By the time I got to the shower, I had answered my question. It was time to knock out two items on the “Why Haven’t I Done It?” list with one morning.

Following the shower and breakfast and the drive, I made it just in time for the 9:30 a.m. Eastern New Mexico University surplus auction. It was my understanding there were 45 surplus bicycles in various conditions for auction, along with numerous other items.

This knocks out two things on the list because:

  • I’d meant to get a bike for the last few years. Not having owned one since junior high, I thought it would be nice to have an Point-A-to-Point-B bike. I could also save some fuel money and burn a few calories on those lazy-day coffee shop trips or any other “steal Wifi from somewhere else because I just don’t want to do it at home” days.
  • I’d never purchased anything at auction before. I’ve seen plenty of auctions, though most were of the charitable “drive up the price to help the kids” variety. I had never spent much time at the “outbid that other guy but still get it cheap enough to enjoy the savings” auctions, let alone put in a buyer number and stared down somebody. Well, unless you count eBay; I don’t.

The ENMU auction, I discovered later, raised $36,000 for the school’s general fund, and probably saved a lot of old furniture and office equipment from becoming useless cubic feet at a landfill.

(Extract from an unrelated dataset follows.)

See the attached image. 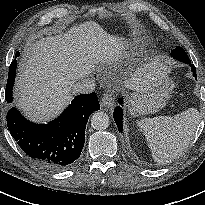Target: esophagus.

The items were lined up in the Greyhound Arena parking lot, in what seemed to be about 10 rows. The auction started at the back of the parking lot, and the auctioneer’s golf cart led the packs of bidders up and down the rows. Pretty early into the first row, I learned the biggest rule of auctions — be there on time in case your item is first, but have a time-killing plan in case your item is 91st.

I was in the latter, so I had plenty of time to scope out the bike I wanted, along with bikes from Plan B to Plan Y (after the first 25 bikes, there was nothing that would function for me). I had time for a few conversations with people I hadn’t seen for a while, a shopping trip to buy the sunscreen I should have packed in the first place and conversations with more people who had joined the fray by the time I returned.

I always jokingly figured another rule was to keep your arms and head down for all auctions you weren’t part of, lest you end up inadvertently winning with a poorly-timed gesture.

“SOLD to the man who briefly made eye contact with me for ONE THOUSAND DOLLARS,” did not happen, however, as the assistants were really good at their jobs. They didn’t confirm a new bid unless they made eye contact with you, spoke out the dollar amount and saw you move both your head and hand in the affirmative.

I’m happy to report I came away from the auction three hours after I first arrived, one bicycle richer and $36.75 poorer. I didn’t want to wait the extra few hours for the computers, so I decided to go home with two WHIDI list items gone and one more lesson learned.

That lesson? Don’t take a compact car to an auction when your goal is to take home a bicycle.